Pada tahun 1800 VOC dinyatakan bangkrut dan hak miliknya dialihkan kepada pemerintah Belanda. Pada masa itu pula Belanda dikalahkan oleh Perancis, dengan demikian wilayah-wilayah yang dimiliki Belanda menjadi milik Perancis. Tahun 1807 pemerintah Belanda yang dikuasai Perancis menujuk HW. Daendels sebagai Gubernur Jenderal Hindia Belanda. Penguasaan Belanda atas kota Pekalongan pada masa-masa itu semakin dikuatkan dengan dibangunnya gedung-gedung pemerintahan dan gedung-gedung yang mendukung terlaksananya kelancaran roda pemerintahannya di Pekalongan.
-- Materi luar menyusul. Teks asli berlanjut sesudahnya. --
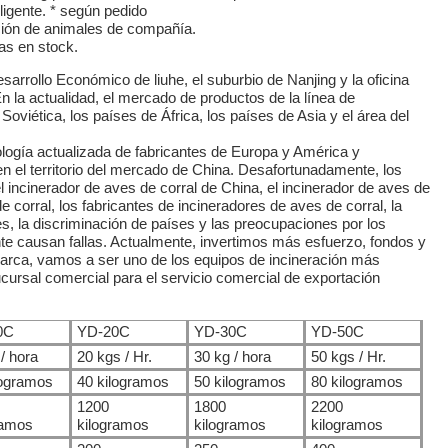
ligente. * según pedido
ción de animales de compañía.
as en stock.
Desarrollo Económico de liuhe, el suburbio de Nanjing y la oficina
En la actualidad, el mercado de productos de la línea de
Soviética, los países de África, los países de Asia y el área del
ogía actualizada de fabricantes de Europa y América y
 el territorio del mercado de China. Desafortunadamente, los
 incinerador de aves de corral de China, el incinerador de aves de
de corral, los fabricantes de incineradores de aves de corral, la
, la discriminación de países y las preocupaciones por los
nte causan fallas. Actualmente, invertimos más esfuerzo, fondos y
marca, vamos a ser uno de los equipos de incineración más
rsal comercial para el servicio comercial de exportación
0C
YD-20C
YD-30C
YD-50C
/ hora
20 kgs / Hr.
30 kg / hora
50 kgs / Hr.
logramos
40 kilogramos
50 kilogramos
80 kilogramos
1200
1800
2200
ramos
kilogramos
kilogramos
kilogramos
Kedudukan Pekalongan sebagai kota yang strategis semakin dikuatkan lagi dengan adanya pembangunan jalan Daendels, biasa juga disebut jalan Raya Pos (Anyer – Panarukan) yang memasuki kota Pekalongan pada Agustus 1808. Kemudian pada 1 April 1906, berdasar Staadblaad Nomor 302 Tahun 1906 dibentuklah Kota Besar Pekalongan, dan disempurnakan lagi dengan Staadblaad Nomor 124 Tahun 1929 yang mengatur keberadaan Kota Besar Pekalongan (Bappeda Kota Pekalongan, 2006).
Pada masa itu pula, etnis-tenis yang datang berniaga dan membentuk lingkungannya masing-masing, semakin ditertibkan dan dikelompokkan sesuai asal kebangsaannya. Segregasi wilayah kota menurut ras Eropa, Cina, Arab, India dan pribumi merupakan salah satu program fisik kota abad ke-19 sejak Gubernur Jenderal HW. Daendels datang ke Hindia Belanda (A. Bagoes Wiryomartono, 1995). Meski tidak secara tegas, hingga sekarang eksistensi pembagian wilayah tersebut masih menjadi bagian dari Pemerintah Kota Pekalongan. Pecinan yang dahulunya merupakan wilayah yang diperuntukkan bagi orang-orang Cina hingga sekarang eksistensinya masih ada, juga wilayah pribumi, demikian juga dengan Kampung Arab. Pada kenyataan sekarang semua warga masyarakat sudah berbaur dan tidak lagi mengindahkan batas-batas wilayah itu. Tidak bisa dipungkiri bahwa proses sejarah yang mengawali pembagian tersebut memang tidak begitu saja mudah terhapus, jejaknya masih tetap ada.